[Information provided — start]

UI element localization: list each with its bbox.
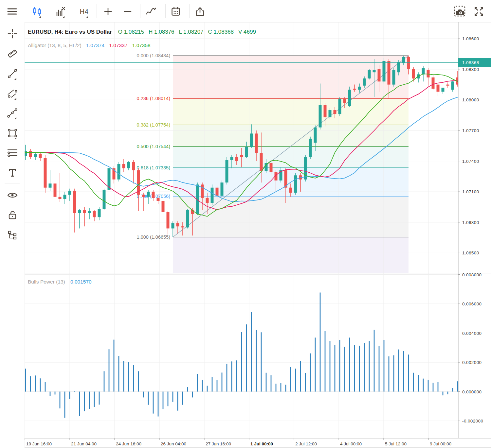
candle-body <box>235 157 238 161</box>
fullscreen-button[interactable] <box>472 5 485 18</box>
histogram-bar <box>251 312 252 392</box>
histogram-bar <box>84 392 85 411</box>
candle-body <box>304 157 307 180</box>
histogram-bar <box>236 360 237 391</box>
toolbar-separator <box>73 4 73 18</box>
toolbar-separator <box>97 4 97 18</box>
candle-body <box>186 210 189 227</box>
tool-crosshair[interactable] <box>6 27 19 40</box>
timeframe-label: H4 <box>80 8 89 15</box>
candle-body <box>49 183 52 187</box>
histogram-bar <box>256 330 257 392</box>
histogram-bar <box>30 376 31 392</box>
zoom-out-icon <box>124 8 132 15</box>
indicator-pane[interactable] <box>25 273 458 438</box>
indicators-button[interactable] <box>145 5 158 18</box>
chevron-down-icon <box>14 137 16 139</box>
candle-body <box>422 68 425 75</box>
histogram-bar <box>261 332 262 391</box>
candle-body <box>451 81 454 90</box>
tool-object-list[interactable] <box>6 229 19 242</box>
candle-body <box>412 69 415 78</box>
histogram-bar <box>173 392 173 402</box>
histogram-bar <box>398 350 399 392</box>
tool-visibility[interactable] <box>6 189 19 202</box>
histogram-bar <box>339 340 340 392</box>
candle-body <box>358 87 361 90</box>
candle-body <box>172 223 174 229</box>
tool-fibonacci[interactable] <box>6 146 19 160</box>
menu-button[interactable] <box>6 5 19 18</box>
export-button[interactable] <box>193 5 207 18</box>
eye-icon <box>7 192 18 199</box>
histogram-bar <box>163 392 164 409</box>
calendar-button[interactable] <box>169 5 182 18</box>
candle-body <box>211 188 214 203</box>
histogram-bar <box>403 351 404 392</box>
candle-body <box>103 190 106 209</box>
histogram-bar <box>241 332 242 391</box>
price-axis-label: 1.08600 <box>462 36 479 41</box>
histogram-bar <box>182 392 183 405</box>
chart-type-button[interactable] <box>30 5 44 18</box>
histogram-bar <box>408 354 409 391</box>
candle-body <box>442 88 445 92</box>
histogram-bar <box>320 293 321 392</box>
chevron-down-icon <box>14 98 16 100</box>
tool-ruler[interactable] <box>6 47 19 60</box>
zoom-in-button[interactable] <box>101 5 115 18</box>
candle-body <box>29 151 32 157</box>
tool-polyline[interactable] <box>6 106 19 119</box>
histogram-bar <box>69 392 70 399</box>
histogram-bar <box>315 337 316 391</box>
histogram-bar <box>222 372 223 391</box>
histogram-bar <box>330 341 331 391</box>
histogram-bar <box>89 392 90 409</box>
price-axis-label: 1.06500 <box>462 250 479 255</box>
indicator-window-close-button[interactable] <box>54 5 67 18</box>
histogram-bar <box>384 340 385 392</box>
low-value: L 1.08207 <box>179 29 204 35</box>
tool-trend-line[interactable] <box>6 67 19 80</box>
alligator-jaw-value: 1.07374 <box>86 43 104 48</box>
candle-body <box>240 155 243 157</box>
histogram-bar <box>45 382 46 391</box>
close-value: C 1.08368 <box>208 29 234 35</box>
candle-body <box>78 210 81 213</box>
main-pane[interactable]: 0.000 (1.08434)0.236 (1.08014)0.382 (1.0… <box>24 22 491 273</box>
candle-body <box>176 223 179 226</box>
histogram-bar <box>123 361 124 392</box>
histogram-bar <box>79 392 80 416</box>
candle-body <box>167 212 170 229</box>
zoom-out-button[interactable] <box>121 5 134 18</box>
candle-body <box>446 85 449 86</box>
histogram-bar <box>246 324 247 391</box>
timeframe-button[interactable]: H4 <box>78 5 91 18</box>
symbol-title: EURUSD, H4: Euro vs US Dollar <box>28 29 112 35</box>
indicator-axis-label: 0.002000 <box>462 360 482 365</box>
chart-canvas[interactable]: 0.000 (1.08434)0.236 (1.08014)0.382 (1.0… <box>0 0 491 448</box>
candle-body <box>270 163 273 172</box>
candle-body <box>147 192 150 197</box>
histogram-bar <box>114 340 115 392</box>
fib-level-label: 0.000 (1.08434) <box>137 53 170 58</box>
unlock-icon <box>8 211 17 220</box>
candle-body <box>432 78 435 89</box>
tool-channel[interactable] <box>6 87 19 100</box>
tool-shapes[interactable] <box>6 127 19 140</box>
candle-body <box>289 188 292 193</box>
histogram-bar <box>290 367 291 391</box>
histogram-bar <box>393 355 394 392</box>
alligator-info-row: Alligator (13, 8, 5, HL/2) 1.07374 1.073… <box>28 43 151 48</box>
candle-body <box>122 164 125 168</box>
screenshot-button[interactable] <box>453 5 467 18</box>
export-icon <box>195 7 205 16</box>
tool-lock[interactable] <box>6 209 19 222</box>
candle-body <box>343 99 346 103</box>
histogram-bar <box>300 361 301 391</box>
top-toolbar: H4 <box>0 0 491 22</box>
tool-text[interactable] <box>6 166 19 179</box>
fullscreen-icon <box>474 7 484 16</box>
volume-value: V 4699 <box>238 29 256 35</box>
histogram-bar <box>128 362 129 392</box>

[Information provided — finish]

Whenever a line in the records contains the word "icon", copy that line.

zoom-out-icon <box>124 8 132 15</box>
chevron-down-icon <box>14 137 16 139</box>
eye-icon <box>7 192 18 199</box>
chevron-down-icon <box>14 98 16 100</box>
unlock-icon <box>8 211 17 220</box>
export-icon <box>195 7 205 16</box>
fullscreen-icon <box>474 7 484 16</box>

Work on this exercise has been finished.